But if that was the Iranian hope, its aspirations were destroyed overnight by President Trump’s decision to pull out of the deal and reimpose sanctions. Faced with a collapsing economy, the regime had two painful options: Either enter into talks with Trump under conditions the Iranians find humiliating, or else initiate hostilities—first in Saudi Arabia and the Gulf, and if that fails, against Israel. Turning to action, the regime must hope, will prove to the United States that without sanctions relief and a renewed nuclear treaty, Iran can plunge the entire region into chaos.
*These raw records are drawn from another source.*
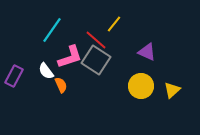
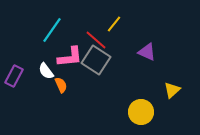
pink L-shape: rotated 12 degrees clockwise
yellow circle: moved 26 px down
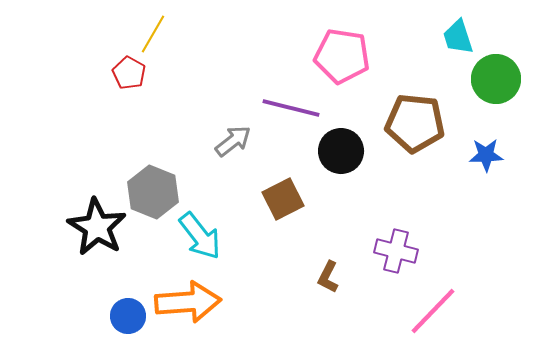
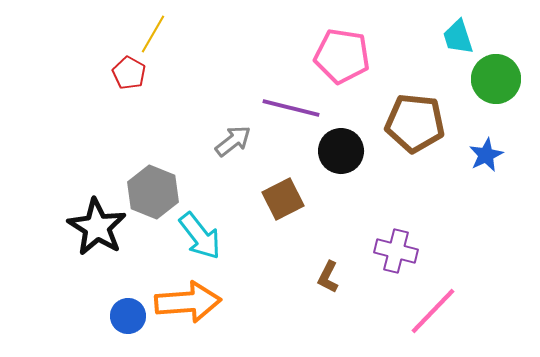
blue star: rotated 24 degrees counterclockwise
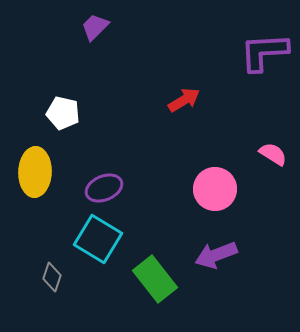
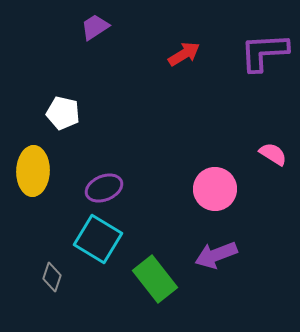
purple trapezoid: rotated 12 degrees clockwise
red arrow: moved 46 px up
yellow ellipse: moved 2 px left, 1 px up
Aware of these dangers, Israeli leaders nevertheless supported the undoing of a deal that they believed paved Iran’s path to hegemony and a nuclear arsenal. They fully supported the sanctions, even though they risk triggering a war. Better for it to face that risk now, they reasoned, than in five years, after Iran has completed its Middle East conquests, encircled Israel, and acquired nuclear bombs. Better for conflict to occur during the current administration, which can be counted on to provide Israel with the three sources of American assistance it traditionally receives in wartime.

The first is ammunition. Beginning with the 1973 Yom Kippur War and continuing through two Lebanon wars and three major clashes with Gaza, Israel has run low on crucial munitions. In each case, the United States agreed to resupply the IDF either by airlift or from its pre-positioned stores inside Israel. Only once, during the 2014 Protective Edge operation, did the Obama administration delay shipments of arms—in that case, Hellfire missiles—to express its displeasure over rising Palestinian casualties.
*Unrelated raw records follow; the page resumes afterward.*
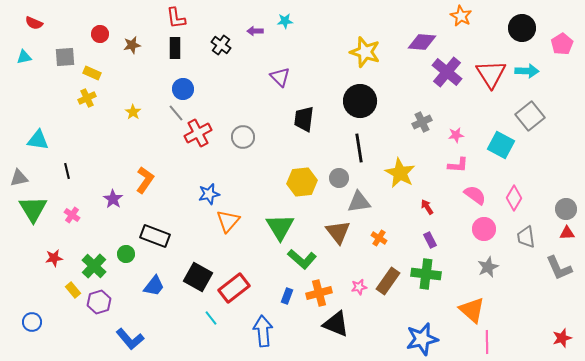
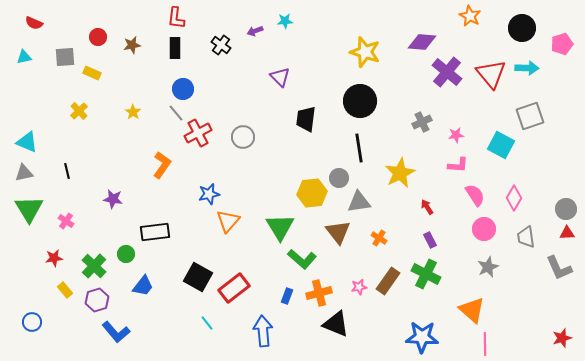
orange star at (461, 16): moved 9 px right
red L-shape at (176, 18): rotated 15 degrees clockwise
purple arrow at (255, 31): rotated 21 degrees counterclockwise
red circle at (100, 34): moved 2 px left, 3 px down
pink pentagon at (562, 44): rotated 15 degrees clockwise
cyan arrow at (527, 71): moved 3 px up
red triangle at (491, 74): rotated 8 degrees counterclockwise
yellow cross at (87, 98): moved 8 px left, 13 px down; rotated 18 degrees counterclockwise
gray square at (530, 116): rotated 20 degrees clockwise
black trapezoid at (304, 119): moved 2 px right
cyan triangle at (38, 140): moved 11 px left, 2 px down; rotated 15 degrees clockwise
yellow star at (400, 173): rotated 16 degrees clockwise
gray triangle at (19, 178): moved 5 px right, 5 px up
orange L-shape at (145, 180): moved 17 px right, 15 px up
yellow hexagon at (302, 182): moved 10 px right, 11 px down
pink semicircle at (475, 195): rotated 20 degrees clockwise
purple star at (113, 199): rotated 24 degrees counterclockwise
green triangle at (33, 209): moved 4 px left
pink cross at (72, 215): moved 6 px left, 6 px down
black rectangle at (155, 236): moved 4 px up; rotated 28 degrees counterclockwise
green cross at (426, 274): rotated 20 degrees clockwise
blue trapezoid at (154, 286): moved 11 px left
yellow rectangle at (73, 290): moved 8 px left
purple hexagon at (99, 302): moved 2 px left, 2 px up
cyan line at (211, 318): moved 4 px left, 5 px down
blue L-shape at (130, 339): moved 14 px left, 7 px up
blue star at (422, 339): moved 2 px up; rotated 16 degrees clockwise
pink line at (487, 342): moved 2 px left, 2 px down
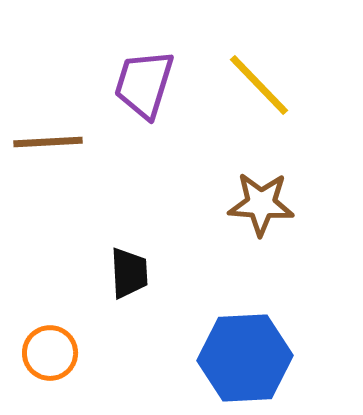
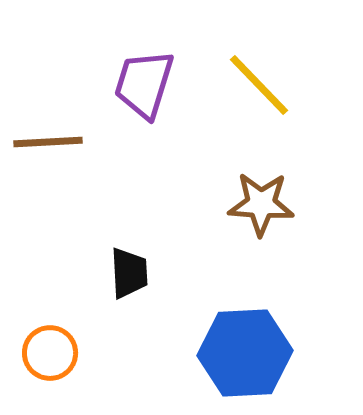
blue hexagon: moved 5 px up
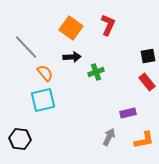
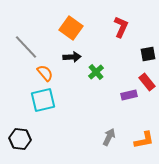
red L-shape: moved 13 px right, 2 px down
black square: moved 2 px up
green cross: rotated 21 degrees counterclockwise
purple rectangle: moved 1 px right, 18 px up
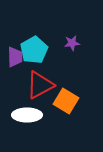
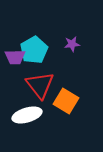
purple star: moved 1 px down
purple trapezoid: rotated 90 degrees clockwise
red triangle: rotated 40 degrees counterclockwise
white ellipse: rotated 16 degrees counterclockwise
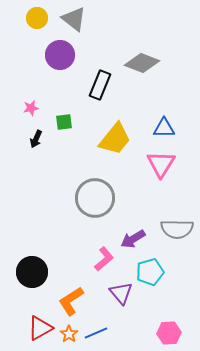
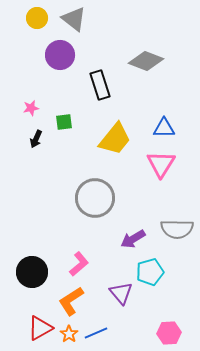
gray diamond: moved 4 px right, 2 px up
black rectangle: rotated 40 degrees counterclockwise
pink L-shape: moved 25 px left, 5 px down
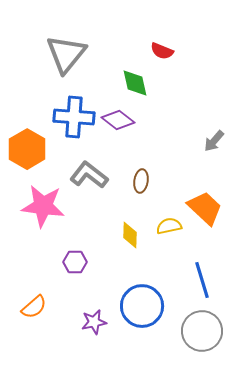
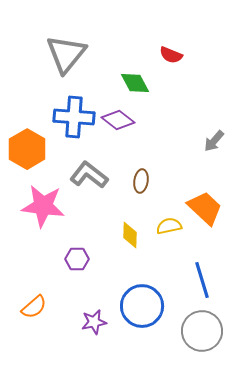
red semicircle: moved 9 px right, 4 px down
green diamond: rotated 16 degrees counterclockwise
purple hexagon: moved 2 px right, 3 px up
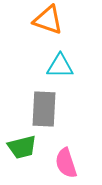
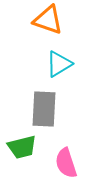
cyan triangle: moved 1 px left, 2 px up; rotated 32 degrees counterclockwise
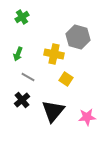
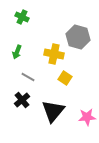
green cross: rotated 32 degrees counterclockwise
green arrow: moved 1 px left, 2 px up
yellow square: moved 1 px left, 1 px up
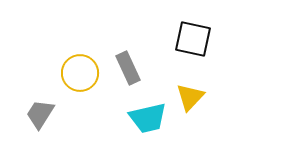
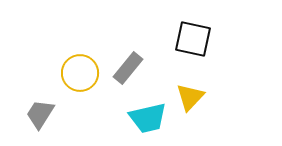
gray rectangle: rotated 64 degrees clockwise
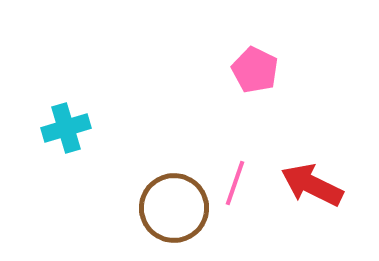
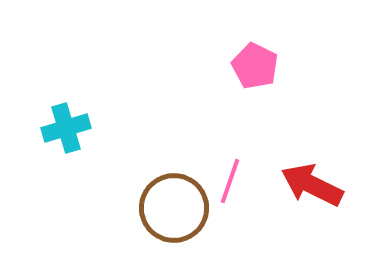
pink pentagon: moved 4 px up
pink line: moved 5 px left, 2 px up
The second kind of backing is legal. Because the UN reliably votes to condemn Israel, the United States has rallied like-minded states to oppose or at least soften one-sided resolutions and, in the Security Council, cast its veto. The United States has also acted to shield Israel from UN “fact-finding” missions that invariably denounce it, and from sanctions imposed by international courts. When the Goldstone Report, filed after the 2009 Cast Lead operation in Gaza, accused Israel of crimes against humanity, both the Obama White House and the Democratic majority in Congress came to Israel’s defence.

Finally, the United States has supported Israel on the day after the fighting, in negotiating cease-fires, troop withdrawals, and prisoner exchanges, and establishing frameworks for peace. The tradition began after the 1967 Six-Day War, with the U.S.-brokered Security Council Resolution 242, and continued through the shuttle diplomacy of Secretaries of State Henry Kissinger in 1973–74 and Condoleezza Rice in 2006. Only after the 2014 fighting did Israel reject America’s offer of mediation, due to its government’s lack of faith in Secretary John Kerry.
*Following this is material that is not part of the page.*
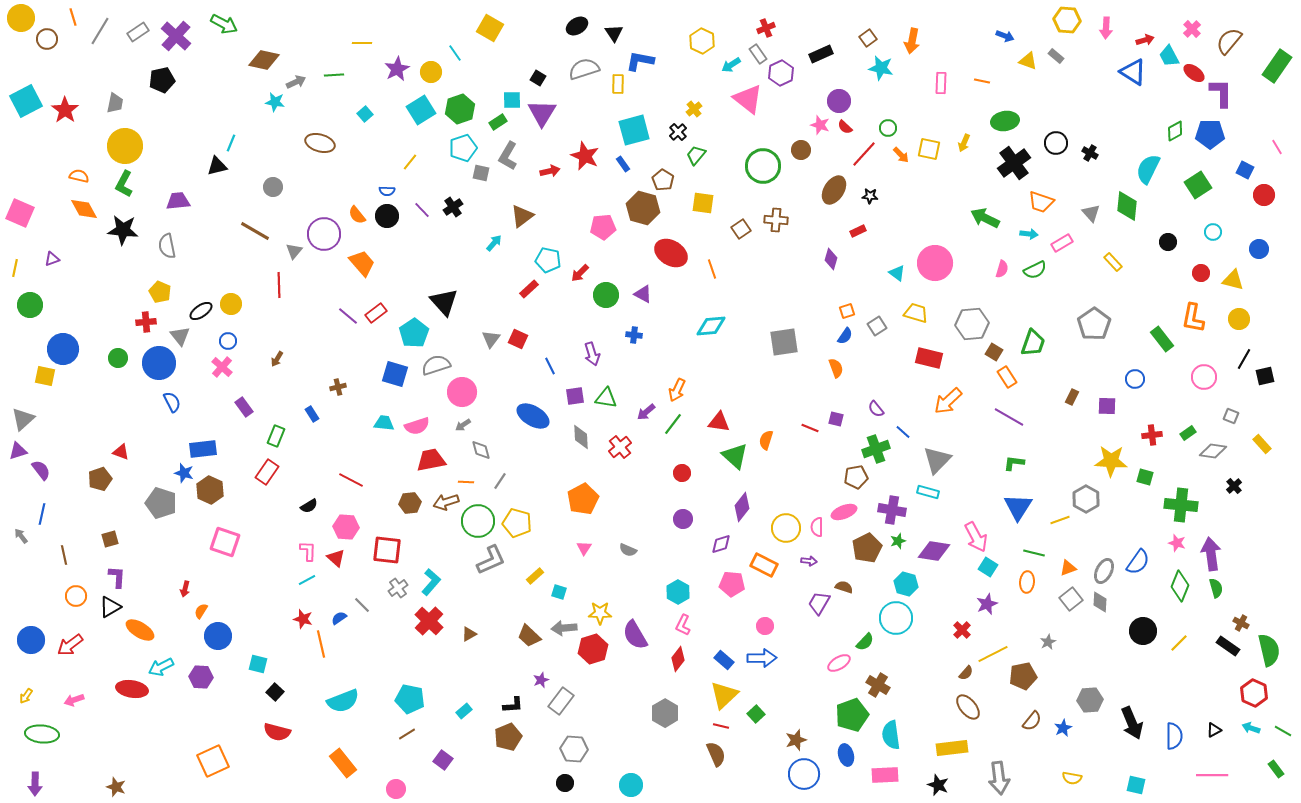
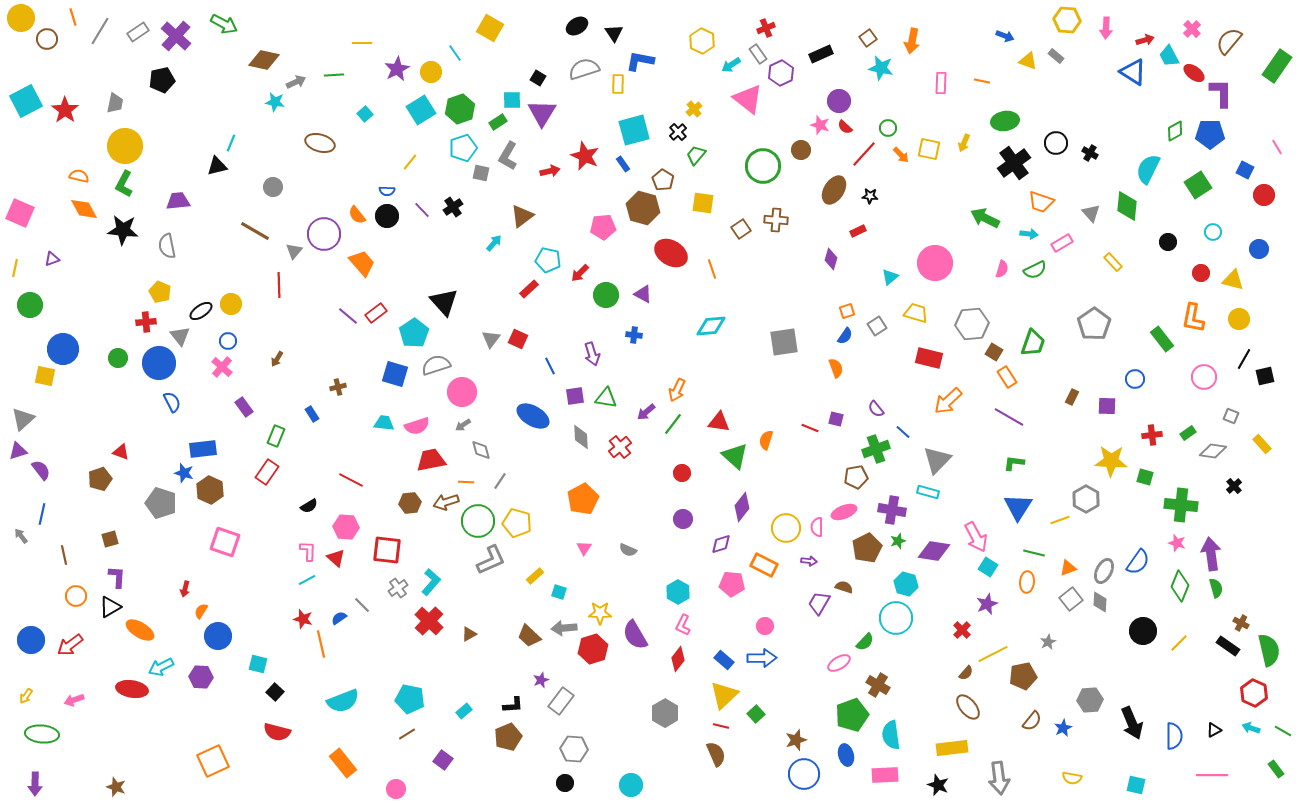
cyan triangle at (897, 273): moved 7 px left, 4 px down; rotated 42 degrees clockwise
Such distrust is absent from Israel’s relations with Secretary of State Mike Pompeo, and there is little doubt of this administration’s willingness to supply the three traditional types of assistance. But what if Israel needs more than that? What if there were a situation in which the survival of the Jewish state were threatened? Would the United States intervene?

The answer is yes—to a degree. Every two years, U.S. and Israeli forces hold joint exercises called Juniper Cobra to strengthen Israel’s air defences. After participating as an IDF reservist in the first Juniper Cobra, in 1990, I worked with my American counterparts to deploy Patriot missile batteries in Israel during the Gulf War. Since then, the cooperation has significantly expanded, including the stationing of an American-manned X-band Radar system in Israel and the temporary deployment of the THAAD system, employing some of America’s most advanced antiballistic technology.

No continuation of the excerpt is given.